§ What you should do:
Please copy exactly every line from the one that contains "info@sterbabike.cz (84, 2310)" to the end of the data below, with both ends included and no other lines.
⁂
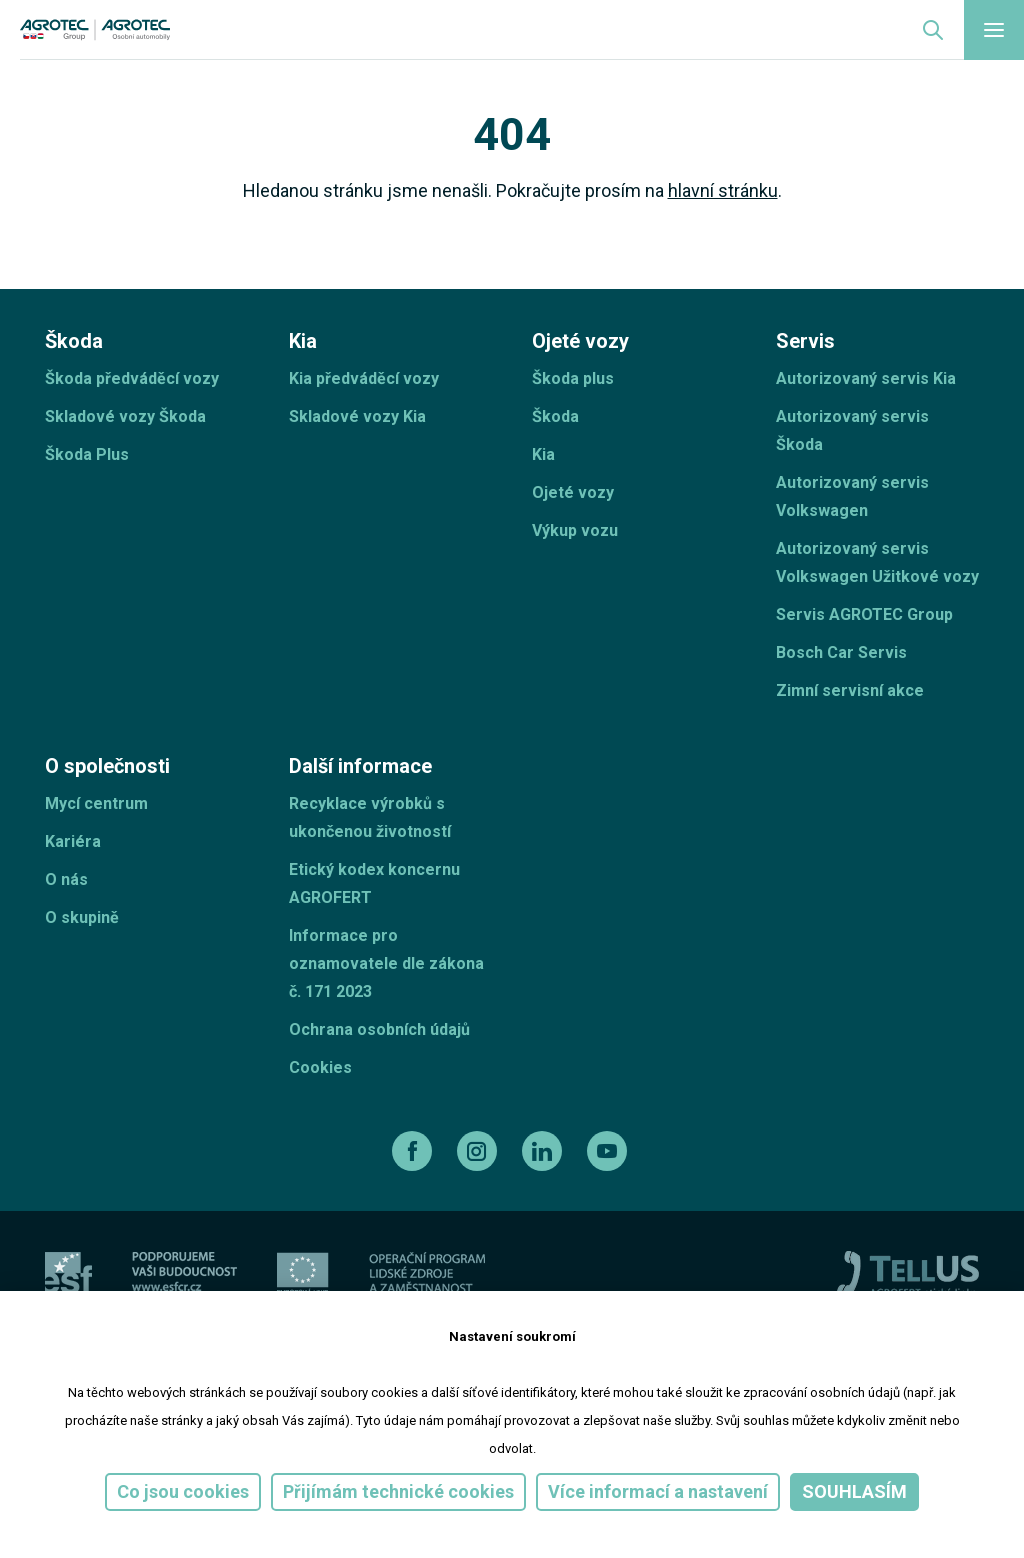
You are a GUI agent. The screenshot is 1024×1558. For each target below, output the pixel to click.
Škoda (555, 416)
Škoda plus (573, 378)
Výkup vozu (575, 530)
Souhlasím (854, 1491)
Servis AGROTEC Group (864, 614)
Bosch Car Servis (841, 652)
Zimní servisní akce (850, 690)
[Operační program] (427, 1273)
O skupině (82, 917)
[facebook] (414, 1151)
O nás (66, 879)
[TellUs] (908, 1273)
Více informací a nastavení (658, 1491)
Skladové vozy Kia (357, 416)
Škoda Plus (87, 454)
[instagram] (479, 1151)
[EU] (303, 1273)
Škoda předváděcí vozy (132, 378)
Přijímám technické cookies (398, 1491)
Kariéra (73, 841)
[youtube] (609, 1151)
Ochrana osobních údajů (379, 1029)
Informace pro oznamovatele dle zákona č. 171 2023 (386, 963)
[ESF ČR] (184, 1273)
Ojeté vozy (573, 492)
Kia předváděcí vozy (364, 378)
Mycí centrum (96, 803)
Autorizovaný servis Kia (866, 378)
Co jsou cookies (183, 1491)
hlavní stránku (723, 190)
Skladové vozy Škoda (125, 416)
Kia (543, 454)
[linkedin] (544, 1151)
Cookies (320, 1067)
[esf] (68, 1273)
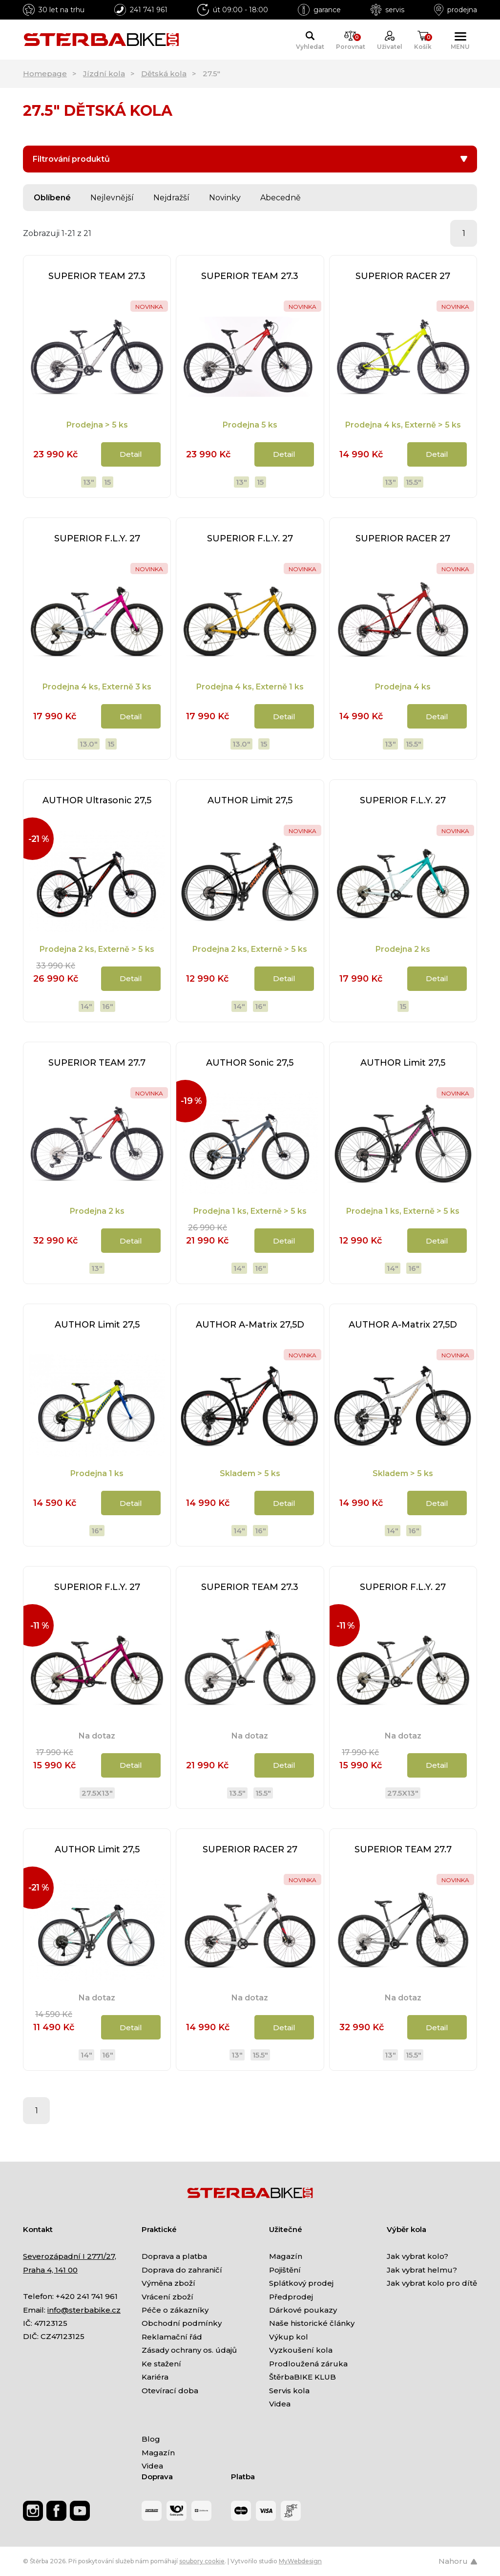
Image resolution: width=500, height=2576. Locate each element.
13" (88, 482)
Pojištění (285, 2270)
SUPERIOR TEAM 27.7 (97, 1062)
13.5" (237, 1793)
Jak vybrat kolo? (417, 2256)
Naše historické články (311, 2323)
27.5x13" (97, 1793)
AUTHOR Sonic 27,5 (249, 1062)
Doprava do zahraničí (182, 2270)
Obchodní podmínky (182, 2323)
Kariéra (155, 2377)
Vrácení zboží (167, 2296)
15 (107, 482)
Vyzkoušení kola (301, 2350)
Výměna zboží (168, 2283)
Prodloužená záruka (308, 2363)
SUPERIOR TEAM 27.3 (97, 276)
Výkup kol (288, 2336)
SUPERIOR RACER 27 (402, 276)
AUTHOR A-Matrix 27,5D (250, 1324)
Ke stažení (161, 2363)
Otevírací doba (170, 2390)
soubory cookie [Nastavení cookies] (202, 2561)
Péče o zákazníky (175, 2310)
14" (86, 1006)
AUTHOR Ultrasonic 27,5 (96, 800)
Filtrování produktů (250, 159)
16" (107, 1006)
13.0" (89, 744)
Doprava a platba (174, 2256)
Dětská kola (164, 73)
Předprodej (291, 2296)
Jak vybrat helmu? (422, 2270)
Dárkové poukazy (303, 2310)
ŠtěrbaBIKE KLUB (302, 2377)
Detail (131, 454)
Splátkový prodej (301, 2283)
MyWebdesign (300, 2561)
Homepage (45, 73)
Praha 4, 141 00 (50, 2270)
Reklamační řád (172, 2336)
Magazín (285, 2256)
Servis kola (289, 2390)
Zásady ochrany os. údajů (189, 2350)
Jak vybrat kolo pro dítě (432, 2283)
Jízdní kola (104, 73)
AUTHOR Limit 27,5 (250, 800)
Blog (151, 2439)
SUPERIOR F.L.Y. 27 (97, 538)
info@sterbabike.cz (84, 2310)
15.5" (413, 482)
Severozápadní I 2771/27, (69, 2256)
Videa (280, 2403)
⁂
§ Exercise output:
info@sterbabike.cz (84, 2310)
15.5" (413, 482)
Severozápadní I 2771/27, (69, 2256)
Videa (280, 2403)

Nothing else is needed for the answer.